Children and Social Work Act 2017
- Parliament of the United Kingdom
- Long title: An Act to make provision about looked after children; to make other provision in relation to the welfare of children; and to make provision about the regulation of social workers.
- Citation: 2017 c. 16
- Introduced by: Justine Greening MP, Secretary of State for Education (Commons) Lord Nash (Lords)
- Territorial extent: England and Wales; Scotland (in part); Northern Ireland (in part);

Dates
- Royal assent: 27 April 2017
- Commencement: various

Other legislation
- Amends: Medicines Act 1968; House of Commons Disqualification Act 1975; Value Added Tax Act 1994; Criminal Procedure (Scotland) Act 1995; Employment Rights Act 1996; National Health Service Act 2006; National Health Service (Wales) Act 2006; Safeguarding Vulnerable Groups Act 2006; Children and Young Persons Act 2008;
- Amended by: Data Protection Act 2018; Sentencing Act 2020; Children's Wellbeing and Schools Act 2026;

Status: Amended

History of passage through Parliament

Text of statute as originally enacted

Revised text of statute as amended

Text of the Children and Social Work Act 2017 as in force today (including any amendments) within the United Kingdom, from legislation.gov.uk.

= Children and Social Work Act 2017 =

Act of the Parliament of the United Kingdom

The Children and Social Work Act 2017 (c. 16) is an act of the Parliament of the United Kingdom.
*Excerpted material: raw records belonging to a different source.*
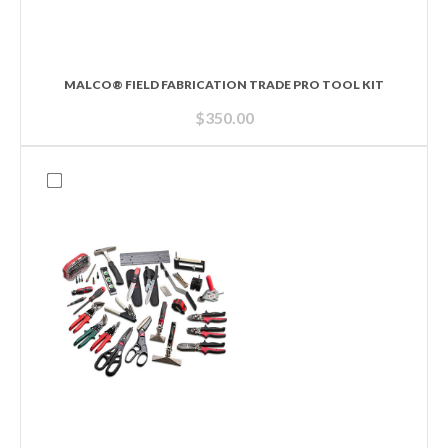
MALCO® FIELD FABRICATION TRADE PRO TOOL KIT
$
350.00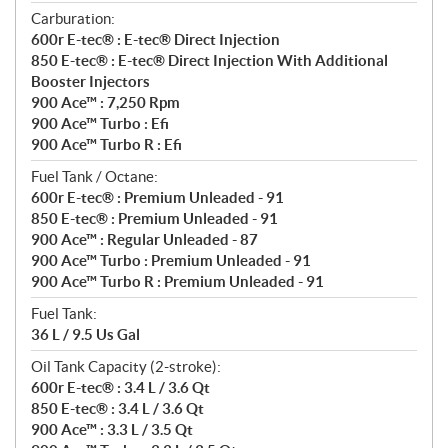
Carburation:
600r E-tec® : E-tec® Direct Injection
850 E-tec® : E-tec® Direct Injection With Additional
Booster Injectors
900 Ace™ : 7,250 Rpm
900 Ace™ Turbo : Efi
900 Ace™ Turbo R : Efi
Fuel Tank / Octane:
600r E-tec® : Premium Unleaded - 91
850 E-tec® : Premium Unleaded - 91
900 Ace™ : Regular Unleaded - 87
900 Ace™ Turbo : Premium Unleaded - 91
900 Ace™ Turbo R : Premium Unleaded - 91
Fuel Tank:
36 L / 9.5 Us Gal
Oil Tank Capacity (2-stroke):
600r E-tec® : 3.4 L / 3.6 Qt
850 E-tec® : 3.4 L / 3.6 Qt
900 Ace™ : 3.3 L / 3.5 Qt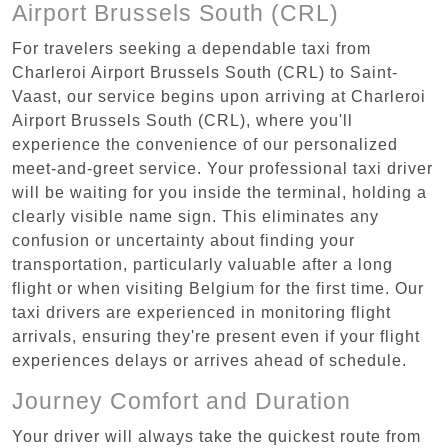
Airport Brussels South (CRL)
For travelers seeking a dependable taxi from
Charleroi Airport Brussels South (CRL) to Saint-
Vaast, our service begins upon arriving at Charleroi
Airport Brussels South (CRL), where you'll
experience the convenience of our personalized
meet-and-greet service. Your professional taxi driver
will be waiting for you inside the terminal, holding a
clearly visible name sign. This eliminates any
confusion or uncertainty about finding your
transportation, particularly valuable after a long
flight or when visiting Belgium for the first time. Our
taxi drivers are experienced in monitoring flight
arrivals, ensuring they're present even if your flight
experiences delays or arrives ahead of schedule.
Journey Comfort and Duration
Your driver will always take the quickest route from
The act was passed by the Conservative Government in 2017, having been launched in 2016 in the House of Lords by Parliamentary Undersecretary of State for the School System Lord Nash, and guided through the House of Commons by Edward Timpson MP, who was then Minister for Children and Families.

== Provisions ==
Section 1 sets out the 'corporate parenting' principles which an English local authority must address in its relationship with the children whom it looks after. (Note: Section 1) These principles were adopted as a means of driving change within local government so that all local authority staff and departments take ownership of their responsibilities for looked after children.
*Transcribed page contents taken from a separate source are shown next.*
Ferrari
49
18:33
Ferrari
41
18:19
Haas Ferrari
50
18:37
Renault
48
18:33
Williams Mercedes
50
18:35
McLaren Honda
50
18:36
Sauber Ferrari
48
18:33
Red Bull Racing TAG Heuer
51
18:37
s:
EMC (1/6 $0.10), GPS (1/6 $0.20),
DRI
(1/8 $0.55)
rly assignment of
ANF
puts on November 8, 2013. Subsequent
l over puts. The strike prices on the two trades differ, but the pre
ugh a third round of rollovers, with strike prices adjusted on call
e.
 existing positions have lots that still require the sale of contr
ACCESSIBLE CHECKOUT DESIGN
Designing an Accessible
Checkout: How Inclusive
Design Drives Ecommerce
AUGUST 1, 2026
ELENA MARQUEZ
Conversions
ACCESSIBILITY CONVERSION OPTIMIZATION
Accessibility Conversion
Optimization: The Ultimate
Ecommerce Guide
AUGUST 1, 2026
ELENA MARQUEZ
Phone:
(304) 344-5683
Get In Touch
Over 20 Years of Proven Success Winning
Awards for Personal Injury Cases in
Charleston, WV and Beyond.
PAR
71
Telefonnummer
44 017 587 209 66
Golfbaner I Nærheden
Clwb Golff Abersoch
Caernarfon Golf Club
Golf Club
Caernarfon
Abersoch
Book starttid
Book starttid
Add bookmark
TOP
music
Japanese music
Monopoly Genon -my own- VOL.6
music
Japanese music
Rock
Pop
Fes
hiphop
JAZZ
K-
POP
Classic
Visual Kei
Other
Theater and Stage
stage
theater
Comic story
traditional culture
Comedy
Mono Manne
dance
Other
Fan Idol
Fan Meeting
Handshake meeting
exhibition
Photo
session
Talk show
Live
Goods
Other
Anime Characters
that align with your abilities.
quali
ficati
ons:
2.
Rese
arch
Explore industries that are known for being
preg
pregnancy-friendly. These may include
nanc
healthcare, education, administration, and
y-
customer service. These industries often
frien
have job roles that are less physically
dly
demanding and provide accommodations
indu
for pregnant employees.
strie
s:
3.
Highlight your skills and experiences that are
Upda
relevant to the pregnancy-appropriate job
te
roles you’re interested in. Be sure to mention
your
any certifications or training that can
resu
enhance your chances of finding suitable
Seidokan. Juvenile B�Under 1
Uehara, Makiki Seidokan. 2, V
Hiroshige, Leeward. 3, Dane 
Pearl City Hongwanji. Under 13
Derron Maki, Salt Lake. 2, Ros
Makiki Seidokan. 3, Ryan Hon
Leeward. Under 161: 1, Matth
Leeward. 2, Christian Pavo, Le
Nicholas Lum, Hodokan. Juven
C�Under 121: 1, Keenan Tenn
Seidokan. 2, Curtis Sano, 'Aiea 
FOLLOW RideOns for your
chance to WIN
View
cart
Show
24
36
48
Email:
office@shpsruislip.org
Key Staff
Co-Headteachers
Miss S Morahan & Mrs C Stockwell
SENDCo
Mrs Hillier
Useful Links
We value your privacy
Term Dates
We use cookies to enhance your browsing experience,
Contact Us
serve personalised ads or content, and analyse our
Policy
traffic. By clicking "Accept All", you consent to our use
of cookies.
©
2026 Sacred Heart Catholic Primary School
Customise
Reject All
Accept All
Section 34 introduced a statutory requirement for all primary schools to teach relationship education to children from September 2020 onwards. Parents cannot withdraw their children from this element of their education.

Provisions in Part Two of the act include the creation of Social Work England as the regulator for social workers. This non-departmental public body took up its role in December 2019.

The act allows for local authorities to set aside children's rights and checks on care, so that they can try out innovative ways of working.

== Reception ==
The bill which became the act was published with no prior public consultation.

The legislation was opposed by several organisations including the British Association of Social Workers, the Care Leavers' Association, Women's Aid, Liberty and the National Association of People Abused in Childhood.